Em 1965, Oiticica participou da exposição Opinião 65, no Museu de Arte Moderna do Rio de Janeiro, considerada um marco na história da arte brasileira. Foi a primeira vez que ele apresentou os Parangolés. As capas foram usadas pelo artista e por sambistas e instrumentistas da Mangueira, que chegaram ao MAM Rio em uma espécie de “procissão-festiva”. Impedidos de entrar, realizaram a “obra festa” na parte externa do museu. Dois anos depois, em 1967, Oiticica voltou ao MAM Rio na exposição “Nova Objetividade Brasileira” e apresentou o penetrável Tropicália cujo percurso, segundo o artista, lembrava muito as caminhadas pelo morro. Experimental e crítica, a obra inspirou o nome do disco de Caetano Veloso e Gilberto Gil de 1968 e do importante movimento artístico e cultural liderado pelos baianos.

Naquele mesmo ano, no período mais duro da ditadura militar no Brasil, Caetano exibiu a bandeira “Seja marginal seja herói”, de autoria de Oiticica, em um show na boate Sucata, no Rio de Janeiro. A bandeira foi apreendida e o espetáculo interditado pela Polícia Federal. Em 1969, o artista teve sua primeira inserção internacional: uma exposição individual Whitechapel experience na Galeria Whitechapel em Londres, com curadoria do crítico Guy Brett. Nos anos seguintes ele expôs também no Museu de Arte Moderna de Nova York, na Rhode Island University e no evento coletivo Latin American Fair of Opinion, na Saint Clement’s Church de Nova York.

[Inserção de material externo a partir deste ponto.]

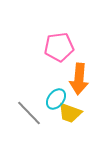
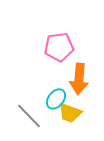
gray line: moved 3 px down
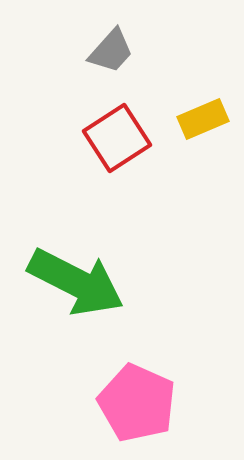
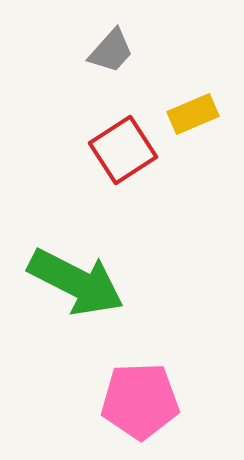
yellow rectangle: moved 10 px left, 5 px up
red square: moved 6 px right, 12 px down
pink pentagon: moved 3 px right, 2 px up; rotated 26 degrees counterclockwise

Na década de 1970, Hélio Oiticica viveu a maior parte do tempo em Nova York, onde foi bolsista da Fundação Guggenheim. Nesse período, fez experiências com filmes em super-8 e dezenas de projetos ambientais, como as Cosmococas, em parceria com Neville D’Almeida. Essas criações faziam parte do que o artista chamou de “quasi-cinema”, levando o corpo a uma situação de imersão na imagem. Oiticica retornou ao Brasil em 1978, quando dedicou-se a alguns eventos coletivos e exposições. O artista morreu em março de 1980 após sofrer um acidente vascular cerebral.

Em 1992 foi realizada uma retrospectiva no Witte de With Center for Contemporary Art, em Rotterdã (Holanda), que itinerou por Paris, Barcelona, Lisboa, Mineápolis e Rio de Janeiro. A mostra foi um marco na consolidação do nome de Oiticica como um dos nomes brasileiros de maior projeção internacional nas artes visuais, tornando-se quase como uma chave obrigatória de leitura e legitimação da arte brasileira, pela crítica, o mercado e os artistas.

CATÁLOGO

Editado pelos curadores Adriano Pedrosa e Tomás Toledo, o catálogo ilustrado terá ensaios Adrian Anagnost, André Lepecki, Cristina Ricupero, Evan Moffitt, Fernanda Lopes, Fernando Cocchiarale, Sergio Delgado Moya, Tania Rivera e Vivian Crockett, além de Pedrosa e Toledo. A publicação inclui ainda nota biográfica de Fernanda Lopes e um extenso material documental, entre fotografias e escritos do artista, que tinha o hábito de registrar suas reflexões sobre a arte e sua produção.